▶ _DATA TO USE_
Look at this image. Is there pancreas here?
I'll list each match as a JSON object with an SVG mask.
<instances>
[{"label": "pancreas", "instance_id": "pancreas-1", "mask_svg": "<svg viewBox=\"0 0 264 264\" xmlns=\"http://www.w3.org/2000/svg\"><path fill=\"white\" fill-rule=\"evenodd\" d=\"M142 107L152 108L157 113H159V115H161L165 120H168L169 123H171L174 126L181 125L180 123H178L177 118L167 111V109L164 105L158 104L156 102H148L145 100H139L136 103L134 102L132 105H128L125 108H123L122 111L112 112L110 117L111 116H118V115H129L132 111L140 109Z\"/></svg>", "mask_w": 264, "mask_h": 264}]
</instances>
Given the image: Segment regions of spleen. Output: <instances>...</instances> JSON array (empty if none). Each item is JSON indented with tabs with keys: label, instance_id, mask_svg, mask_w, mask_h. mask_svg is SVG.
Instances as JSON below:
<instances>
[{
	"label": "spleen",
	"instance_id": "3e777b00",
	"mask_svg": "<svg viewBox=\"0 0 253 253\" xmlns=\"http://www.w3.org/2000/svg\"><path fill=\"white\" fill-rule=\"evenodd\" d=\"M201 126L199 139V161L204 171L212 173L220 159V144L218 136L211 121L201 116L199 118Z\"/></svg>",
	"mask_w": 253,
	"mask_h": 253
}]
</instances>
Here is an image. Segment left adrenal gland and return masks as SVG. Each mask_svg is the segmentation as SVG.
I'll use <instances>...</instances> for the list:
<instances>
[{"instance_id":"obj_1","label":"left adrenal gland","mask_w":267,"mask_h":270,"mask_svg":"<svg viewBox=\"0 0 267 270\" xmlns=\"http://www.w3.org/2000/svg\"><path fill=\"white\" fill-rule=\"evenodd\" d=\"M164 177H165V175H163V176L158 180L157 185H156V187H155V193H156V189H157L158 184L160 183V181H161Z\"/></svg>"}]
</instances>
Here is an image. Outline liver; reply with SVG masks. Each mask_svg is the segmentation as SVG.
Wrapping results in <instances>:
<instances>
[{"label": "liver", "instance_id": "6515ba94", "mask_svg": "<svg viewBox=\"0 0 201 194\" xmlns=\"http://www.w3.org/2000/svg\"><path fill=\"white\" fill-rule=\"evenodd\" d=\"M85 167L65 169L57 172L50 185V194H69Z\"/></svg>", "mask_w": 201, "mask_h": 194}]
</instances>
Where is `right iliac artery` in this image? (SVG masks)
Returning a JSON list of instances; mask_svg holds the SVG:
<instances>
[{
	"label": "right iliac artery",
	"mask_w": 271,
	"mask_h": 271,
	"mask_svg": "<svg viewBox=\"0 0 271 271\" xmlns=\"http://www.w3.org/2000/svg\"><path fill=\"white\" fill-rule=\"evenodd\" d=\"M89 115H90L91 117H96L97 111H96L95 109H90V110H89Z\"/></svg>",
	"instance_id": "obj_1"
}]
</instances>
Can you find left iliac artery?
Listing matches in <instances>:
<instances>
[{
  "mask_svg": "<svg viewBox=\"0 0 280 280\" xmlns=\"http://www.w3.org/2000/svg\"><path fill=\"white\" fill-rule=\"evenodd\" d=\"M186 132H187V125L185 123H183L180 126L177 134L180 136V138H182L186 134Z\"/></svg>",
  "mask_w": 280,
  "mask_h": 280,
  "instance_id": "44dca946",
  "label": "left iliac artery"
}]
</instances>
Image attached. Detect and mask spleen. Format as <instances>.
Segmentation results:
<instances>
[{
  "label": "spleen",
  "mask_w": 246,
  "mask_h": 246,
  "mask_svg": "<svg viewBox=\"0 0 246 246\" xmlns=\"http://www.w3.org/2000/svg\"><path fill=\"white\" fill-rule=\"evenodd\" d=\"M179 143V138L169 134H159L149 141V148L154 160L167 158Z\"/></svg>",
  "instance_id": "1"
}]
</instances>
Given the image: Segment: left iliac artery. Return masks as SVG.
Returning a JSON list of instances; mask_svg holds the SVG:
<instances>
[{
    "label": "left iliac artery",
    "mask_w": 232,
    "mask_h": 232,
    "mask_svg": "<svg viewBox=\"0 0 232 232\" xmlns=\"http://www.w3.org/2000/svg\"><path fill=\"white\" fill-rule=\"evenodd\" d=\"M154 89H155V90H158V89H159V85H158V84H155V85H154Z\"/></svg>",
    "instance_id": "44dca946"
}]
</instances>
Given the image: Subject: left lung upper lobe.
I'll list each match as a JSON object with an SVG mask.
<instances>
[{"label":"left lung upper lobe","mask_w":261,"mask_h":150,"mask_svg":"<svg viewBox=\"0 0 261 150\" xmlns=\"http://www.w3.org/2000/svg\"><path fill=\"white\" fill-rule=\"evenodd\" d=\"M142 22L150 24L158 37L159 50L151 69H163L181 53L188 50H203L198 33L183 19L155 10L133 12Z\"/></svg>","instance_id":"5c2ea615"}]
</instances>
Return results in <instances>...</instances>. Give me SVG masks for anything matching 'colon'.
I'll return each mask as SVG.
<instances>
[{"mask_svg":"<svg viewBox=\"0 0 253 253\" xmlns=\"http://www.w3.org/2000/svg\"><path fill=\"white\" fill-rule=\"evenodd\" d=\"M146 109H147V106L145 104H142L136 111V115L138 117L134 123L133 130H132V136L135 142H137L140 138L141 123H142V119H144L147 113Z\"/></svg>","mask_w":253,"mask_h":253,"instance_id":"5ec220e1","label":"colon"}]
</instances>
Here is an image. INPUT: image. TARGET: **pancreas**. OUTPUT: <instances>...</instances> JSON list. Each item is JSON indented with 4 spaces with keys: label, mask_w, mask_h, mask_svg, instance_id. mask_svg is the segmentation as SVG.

▶ _WORK REQUEST_
Please write out every line of the data exactly.

▶ _YOUR SOLUTION_
Look at this image. Is there pancreas here?
I'll list each match as a JSON object with an SVG mask.
<instances>
[{"label": "pancreas", "instance_id": "pancreas-1", "mask_svg": "<svg viewBox=\"0 0 264 264\" xmlns=\"http://www.w3.org/2000/svg\"><path fill=\"white\" fill-rule=\"evenodd\" d=\"M142 107L152 108L157 113H159V115H161L165 120H168L169 123H171L174 126L181 125L180 123H178L177 118L167 111V109L164 105L158 104L156 102H148L145 100H139L136 103L134 102L132 105H128L125 108H123L122 111L112 112L110 117L111 116H118V115H129L132 111L140 109Z\"/></svg>", "mask_w": 264, "mask_h": 264}]
</instances>
Given the image: Segment regions of spleen. Output: <instances>...</instances> JSON array (empty if none). Each item is JSON indented with tabs with keys: label, instance_id, mask_svg, mask_w, mask_h. mask_svg is SVG.
Instances as JSON below:
<instances>
[{
	"label": "spleen",
	"instance_id": "3e777b00",
	"mask_svg": "<svg viewBox=\"0 0 253 253\" xmlns=\"http://www.w3.org/2000/svg\"><path fill=\"white\" fill-rule=\"evenodd\" d=\"M201 126L199 139V161L204 171L212 173L220 159V144L218 136L211 121L201 116L199 118Z\"/></svg>",
	"mask_w": 253,
	"mask_h": 253
}]
</instances>
Here is an image. Segment left adrenal gland and return masks as SVG. Each mask_svg is the segmentation as SVG.
I'll use <instances>...</instances> for the list:
<instances>
[{"instance_id":"obj_1","label":"left adrenal gland","mask_w":267,"mask_h":270,"mask_svg":"<svg viewBox=\"0 0 267 270\" xmlns=\"http://www.w3.org/2000/svg\"><path fill=\"white\" fill-rule=\"evenodd\" d=\"M164 177H165V175H163V176L158 180L157 185H156V187H155V193H156V189H157L158 184L160 183V181H161Z\"/></svg>"}]
</instances>
Here is an image. Outline liver; reply with SVG masks. Each mask_svg is the segmentation as SVG.
Wrapping results in <instances>:
<instances>
[{"label": "liver", "instance_id": "6515ba94", "mask_svg": "<svg viewBox=\"0 0 201 194\" xmlns=\"http://www.w3.org/2000/svg\"><path fill=\"white\" fill-rule=\"evenodd\" d=\"M85 167L65 169L57 172L50 185V194H69Z\"/></svg>", "mask_w": 201, "mask_h": 194}]
</instances>
Where is `right iliac artery` in this image? (SVG masks)
Returning a JSON list of instances; mask_svg holds the SVG:
<instances>
[{
	"label": "right iliac artery",
	"mask_w": 271,
	"mask_h": 271,
	"mask_svg": "<svg viewBox=\"0 0 271 271\" xmlns=\"http://www.w3.org/2000/svg\"><path fill=\"white\" fill-rule=\"evenodd\" d=\"M89 115H90L91 117H96L97 111H96L95 109H90V110H89Z\"/></svg>",
	"instance_id": "obj_1"
}]
</instances>
Can you find left iliac artery?
Listing matches in <instances>:
<instances>
[{
  "mask_svg": "<svg viewBox=\"0 0 280 280\" xmlns=\"http://www.w3.org/2000/svg\"><path fill=\"white\" fill-rule=\"evenodd\" d=\"M186 132H187V125L185 123H183L180 126L177 134L180 136V138H182L186 134Z\"/></svg>",
  "mask_w": 280,
  "mask_h": 280,
  "instance_id": "44dca946",
  "label": "left iliac artery"
}]
</instances>
Image attached. Detect and mask spleen. Format as <instances>.
Segmentation results:
<instances>
[{
  "label": "spleen",
  "mask_w": 246,
  "mask_h": 246,
  "mask_svg": "<svg viewBox=\"0 0 246 246\" xmlns=\"http://www.w3.org/2000/svg\"><path fill=\"white\" fill-rule=\"evenodd\" d=\"M179 143V138L169 134H159L149 141V148L154 160L167 158Z\"/></svg>",
  "instance_id": "1"
}]
</instances>
Given the image: Segment: left iliac artery. Return masks as SVG.
Returning a JSON list of instances; mask_svg holds the SVG:
<instances>
[{
    "label": "left iliac artery",
    "mask_w": 232,
    "mask_h": 232,
    "mask_svg": "<svg viewBox=\"0 0 232 232\" xmlns=\"http://www.w3.org/2000/svg\"><path fill=\"white\" fill-rule=\"evenodd\" d=\"M154 89H155V90H158V89H159V85H158V84H155V85H154Z\"/></svg>",
    "instance_id": "44dca946"
}]
</instances>
Given the image: Subject: left lung upper lobe.
I'll list each match as a JSON object with an SVG mask.
<instances>
[{"label":"left lung upper lobe","mask_w":261,"mask_h":150,"mask_svg":"<svg viewBox=\"0 0 261 150\" xmlns=\"http://www.w3.org/2000/svg\"><path fill=\"white\" fill-rule=\"evenodd\" d=\"M142 22L150 24L158 37L159 50L151 69H163L181 53L188 50H203L198 33L183 19L155 10L133 12Z\"/></svg>","instance_id":"5c2ea615"}]
</instances>
Return results in <instances>...</instances>. Give me SVG masks for anything matching 'colon'.
I'll return each mask as SVG.
<instances>
[{"mask_svg":"<svg viewBox=\"0 0 253 253\" xmlns=\"http://www.w3.org/2000/svg\"><path fill=\"white\" fill-rule=\"evenodd\" d=\"M146 109H147V106L145 104H142L136 111V115L138 117L134 123L133 130H132V136L135 142H137L140 138L141 123H142V119H144L147 113Z\"/></svg>","mask_w":253,"mask_h":253,"instance_id":"5ec220e1","label":"colon"}]
</instances>
Here is an image. INPUT: image. TARGET: **pancreas**. OUTPUT: <instances>...</instances> JSON list. Each item is JSON indented with 4 spaces with keys: label, mask_w, mask_h, mask_svg, instance_id. mask_svg is the segmentation as SVG.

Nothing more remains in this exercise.